• Exercise prompt
What is needed here is every line of the records that includes "Dade".

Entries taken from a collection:
++++++++++
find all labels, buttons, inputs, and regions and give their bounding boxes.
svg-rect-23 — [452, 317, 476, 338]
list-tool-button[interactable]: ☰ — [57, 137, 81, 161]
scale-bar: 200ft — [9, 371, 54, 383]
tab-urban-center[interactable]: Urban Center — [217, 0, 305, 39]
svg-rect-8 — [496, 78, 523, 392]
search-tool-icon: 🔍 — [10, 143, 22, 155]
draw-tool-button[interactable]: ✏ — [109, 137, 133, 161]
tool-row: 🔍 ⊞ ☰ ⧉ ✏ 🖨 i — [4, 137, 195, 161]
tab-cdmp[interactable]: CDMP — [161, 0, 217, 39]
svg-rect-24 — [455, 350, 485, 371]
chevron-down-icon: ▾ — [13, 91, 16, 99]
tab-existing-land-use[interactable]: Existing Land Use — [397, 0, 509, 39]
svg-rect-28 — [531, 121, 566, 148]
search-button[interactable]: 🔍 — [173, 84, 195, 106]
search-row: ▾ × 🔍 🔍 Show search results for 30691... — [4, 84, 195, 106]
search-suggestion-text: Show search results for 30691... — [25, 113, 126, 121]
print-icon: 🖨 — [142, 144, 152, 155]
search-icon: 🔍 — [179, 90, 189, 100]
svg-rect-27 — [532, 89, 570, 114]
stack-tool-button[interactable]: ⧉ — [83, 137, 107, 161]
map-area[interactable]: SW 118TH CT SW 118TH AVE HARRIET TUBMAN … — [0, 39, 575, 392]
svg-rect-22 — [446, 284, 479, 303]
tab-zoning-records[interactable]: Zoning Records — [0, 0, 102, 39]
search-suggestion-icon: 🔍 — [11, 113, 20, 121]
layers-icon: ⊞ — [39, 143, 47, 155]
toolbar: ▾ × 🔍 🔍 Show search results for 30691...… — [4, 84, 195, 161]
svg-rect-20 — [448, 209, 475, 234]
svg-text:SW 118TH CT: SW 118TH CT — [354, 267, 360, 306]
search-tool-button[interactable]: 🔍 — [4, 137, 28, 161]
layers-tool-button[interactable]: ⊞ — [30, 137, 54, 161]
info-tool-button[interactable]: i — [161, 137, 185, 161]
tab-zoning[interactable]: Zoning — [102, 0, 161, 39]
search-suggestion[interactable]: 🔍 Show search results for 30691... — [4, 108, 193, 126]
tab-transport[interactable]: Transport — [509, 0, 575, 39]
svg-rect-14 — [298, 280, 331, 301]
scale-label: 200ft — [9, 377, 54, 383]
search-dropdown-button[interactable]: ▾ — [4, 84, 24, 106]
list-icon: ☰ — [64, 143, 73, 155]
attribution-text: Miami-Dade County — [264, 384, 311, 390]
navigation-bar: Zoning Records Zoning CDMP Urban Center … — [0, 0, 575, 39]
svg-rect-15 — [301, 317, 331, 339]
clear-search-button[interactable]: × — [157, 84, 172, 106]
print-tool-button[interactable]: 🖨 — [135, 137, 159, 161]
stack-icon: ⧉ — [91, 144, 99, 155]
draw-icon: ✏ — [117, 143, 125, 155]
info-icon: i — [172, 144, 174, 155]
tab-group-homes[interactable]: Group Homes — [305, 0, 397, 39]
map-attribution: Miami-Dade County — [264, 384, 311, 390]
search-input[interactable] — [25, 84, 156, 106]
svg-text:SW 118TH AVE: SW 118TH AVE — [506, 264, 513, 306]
++++++++++
• Solution below
attribution-text: Miami-Dade County — [264, 384, 311, 390]
map-attribution: Miami-Dade County — [264, 384, 311, 390]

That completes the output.